5000/5000 [==============================] – 52s 10ms/step – loss: 0.1920 – acc: 0.9492 – val_loss: 0.4823 – val_acc: 0.7540

Train loss: 0.14876973194935286, Train accuracy: 0.9456

Test loss: 0.48233831304311753, Test accuracy: 0.7540000004768371

—

The test accuracy is only 75% compared to your 94%. Do you have any ideas on why this could be the case?

Very good explanation with proper code…….
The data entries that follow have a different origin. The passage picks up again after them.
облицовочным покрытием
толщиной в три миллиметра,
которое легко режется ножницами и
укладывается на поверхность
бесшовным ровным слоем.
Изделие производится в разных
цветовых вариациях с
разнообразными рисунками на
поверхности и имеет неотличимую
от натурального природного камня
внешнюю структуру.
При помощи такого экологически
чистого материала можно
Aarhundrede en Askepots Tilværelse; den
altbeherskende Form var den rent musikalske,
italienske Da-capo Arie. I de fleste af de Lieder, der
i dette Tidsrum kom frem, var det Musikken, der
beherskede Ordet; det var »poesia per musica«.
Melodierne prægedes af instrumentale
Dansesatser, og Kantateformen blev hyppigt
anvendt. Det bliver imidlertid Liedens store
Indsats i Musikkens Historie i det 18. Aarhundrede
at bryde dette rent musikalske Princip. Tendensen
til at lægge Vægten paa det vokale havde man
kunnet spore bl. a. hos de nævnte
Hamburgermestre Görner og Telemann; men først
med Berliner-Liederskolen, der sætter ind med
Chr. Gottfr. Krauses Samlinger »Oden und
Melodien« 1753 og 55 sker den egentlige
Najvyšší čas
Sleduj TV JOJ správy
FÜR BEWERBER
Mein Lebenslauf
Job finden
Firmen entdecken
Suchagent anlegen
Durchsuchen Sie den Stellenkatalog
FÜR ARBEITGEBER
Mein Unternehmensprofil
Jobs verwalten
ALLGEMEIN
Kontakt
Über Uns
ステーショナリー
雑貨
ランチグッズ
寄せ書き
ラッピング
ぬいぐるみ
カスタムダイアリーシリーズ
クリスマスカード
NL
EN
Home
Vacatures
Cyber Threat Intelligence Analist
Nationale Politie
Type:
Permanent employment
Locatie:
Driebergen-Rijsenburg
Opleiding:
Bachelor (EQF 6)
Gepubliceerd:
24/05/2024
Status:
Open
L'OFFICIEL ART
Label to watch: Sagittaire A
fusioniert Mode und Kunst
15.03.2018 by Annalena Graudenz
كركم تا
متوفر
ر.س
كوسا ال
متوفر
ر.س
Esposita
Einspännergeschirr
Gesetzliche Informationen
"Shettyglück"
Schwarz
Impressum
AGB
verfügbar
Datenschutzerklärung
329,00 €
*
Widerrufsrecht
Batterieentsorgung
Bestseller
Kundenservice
Hi, thanks for the great article! Really good resource.

Is there a reason why we use only the approximation coefficients to feed into the training set, instead of using all the detail coefficients and just the last approximation coefficients? I would think that there would be a redundancy of features if we use the approximation coefficients only.